ConedaKOR
ConedaKOR is a web based application which allows you to store arbitrary documents and interconnect them with relationships. You can build huge semantic networks for an unlimited amount of domains. This integrates a sophisticated ontology management tool with an easy to use media database.
Table of Contents
- Table of Contents
- Features
- User documentation
- Changelog
- License
- Requirements
- Installation
- Configuration
- Customization
- Logging
- Backups
- Authentication
- Interfaces
- Generating a virtual appliance
- Generating docker images
- Command line tool
- Development
Features
- Instead of filling countless lists with your metadata, shape it as entities within a graph ... never repeat yourself!

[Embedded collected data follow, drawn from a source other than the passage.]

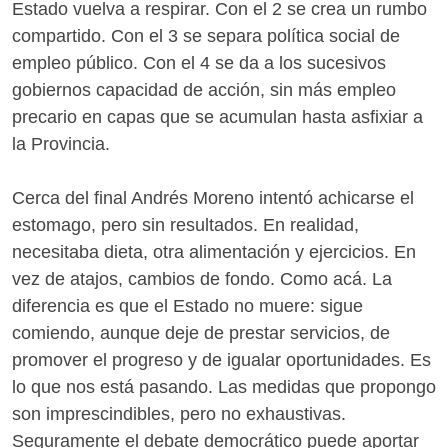
Estado vuelva a respirar. Con el 2 se crea un rumbo
compartido. Con el 3 se separa política social de
empleo público. Con el 4 se da a los sucesivos
gobiernos capacidad de acción, sin más empleo
precario en capas que se acumulan hasta asfixiar a
la Provincia.
Cerca del final Andrés Moreno intentó achicarse el
estomago, pero sin resultados. En realidad,
necesitaba dieta, otra alimentación y ejercicios. En
vez de atajos, cambios de fondo. Como acá. La
diferencia es que el Estado no muere: sigue
comiendo, aunque deje de prestar servicios, de
promover el progreso y de igualar oportunidades. Es
lo que nos está pasando. Las medidas que propongo
son imprescindibles, pero no exhaustivas.
Seguramente el debate democrático puede aportar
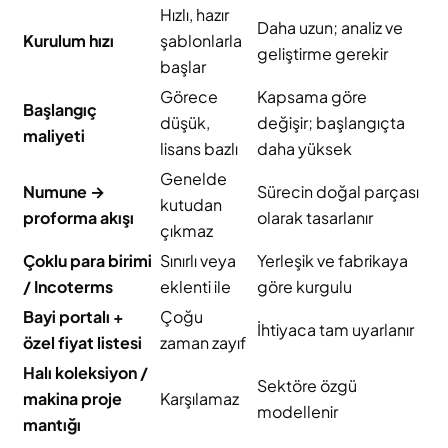
Hızlı, hazır
Daha uzun; analiz ve
Kurulum hızı
şablonlarla
geliştirme gerekir
başlar
Görece
Kapsama göre
Başlangıç
düşük,
değişir; başlangıçta
maliyeti
lisans bazlı
daha yüksek
Genelde
Numune →
Sürecin doğal parçası
kutudan
proforma akışı
olarak tasarlanır
çıkmaz
Çoklu para birimi
Sınırlı veya
Yerleşik ve fabrikaya
/ Incoterms
eklenti ile
göre kurgulu
Bayi portalı +
Çoğu
İhtiyaca tam uyarlanır
özel fiyat listesi
zaman zayıf
Halı koleksiyon /
Sektöre özgü
makina proje
Karşılamaz
modellenir
mantığı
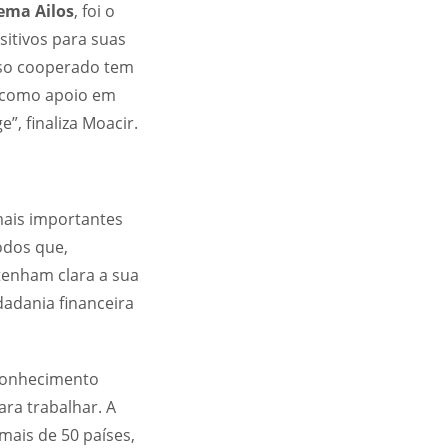
ema Ailos
, foi o
itivos para suas
sso cooperado tem
e, como apoio em
, finaliza Moacir.
mais importantes
odos que,
tenham clara a sua
adania financeira
conhecimento
ra trabalhar. A
ais de 50 países,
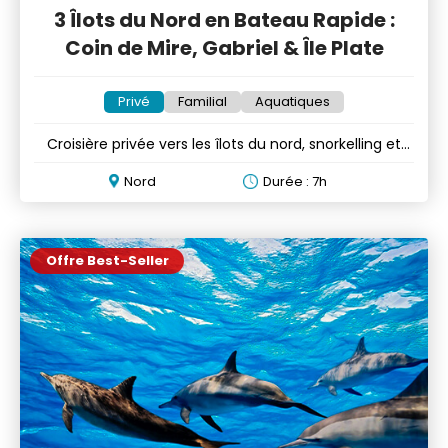
3 Îlots du Nord en Bateau Rapide :
Coin de Mire, Gabriel & Île Plate
Privé
Familial
Aquatiques
Croisière privée vers les îlots du nord, snorkelling et
BBQ
Nord
Durée : 7h
Offre Best-Seller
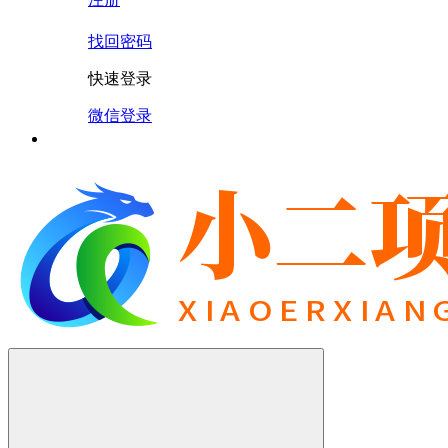
找回密码
快速登录
微信登录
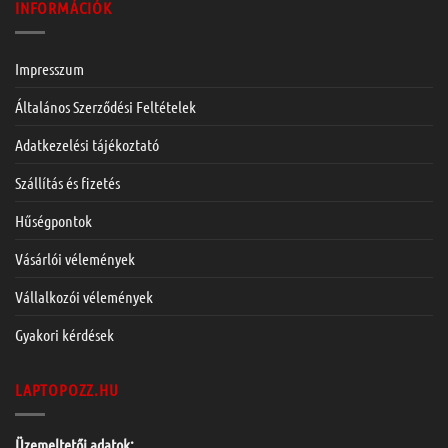
INFORMÁCIÓK
Impresszum
Általános Szerződési Feltételek
Adatkezelési tájékoztató
Szállítás és fizetés
Hűségpontok
Vásárlói vélemények
Vállalkozói vélemények
Gyakori kérdések
LAPTOPOZZ.HU
Üzemeltetői adatok:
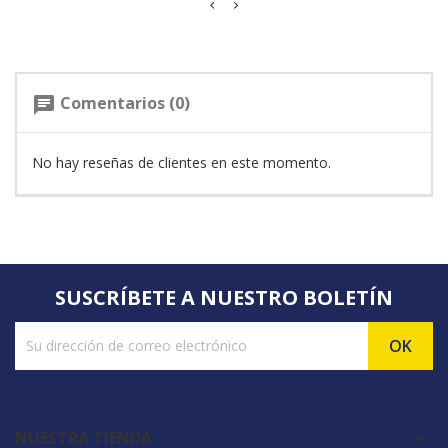
Comentarios (0)
chat
No hay reseñas de clientes en este momento.
SUSCRÍBETE A NUESTRO BOLETÍN
NUESTRA TIENDA

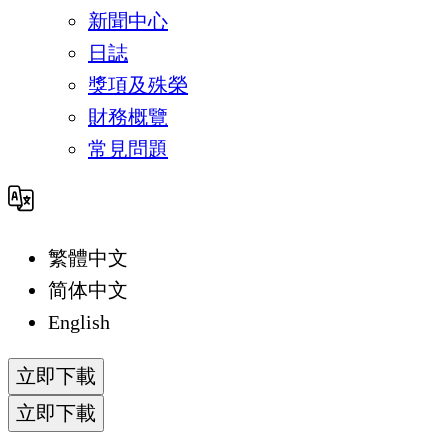
新聞中心
日誌
獎項及殊榮
財務概覽
常見問題
繁體中文
简体中文
English
立即下載
立即下載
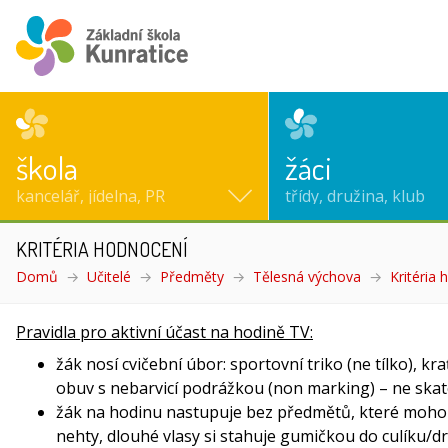
škola
žáci
kancelář, jídelna, PR
třídy, družina, klub
KRITÉRIA HODNOCENÍ
Domů
Učitelé
Předměty
Tělesná výchova
Kritéria
Pravidla pro aktivní účast na hodině TV:
žák nosí cvičební úbor: sportovní triko (ne tílko), k
obuv s nebarvicí podrážkou (non marking) – ne ska
žák na hodinu nastupuje bez předmětů, které mohou
nehty, dlouhé vlasy si stahuje gumičkou do culíku/d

- Add relationships between your entities
- A carefully designed user interface
- Upload any kind of media (pictures, video, spreadsheets, …), also many at a time
- Images and videos are automatically converted for playback on the web
- Define which kind of entities can be related by what relations
- Put your entities in one or many groups and share them with other users
- A Fine-grained permission system with user groups and entity collections
- Easy extension of the schema for every kind of entity: Add fields for all entities of a specific kind or occasionally add data to arbitrary entities
- Tagging with autocomplete and sensible permissions
- Full text search through all your metadata
- A rich API facilitating additional frontends and data harvesting
- Excel import and export
- Deliver one-click zip downloads to your users
- Identify isolated entities
- Merge entities to further normalize your data
- External authentication (for example LDAP) by simple shell scripts
- Easy identifier management and resolution
- Many configurable aspects (welcome page, terms of use, help, primary relations, brand, …)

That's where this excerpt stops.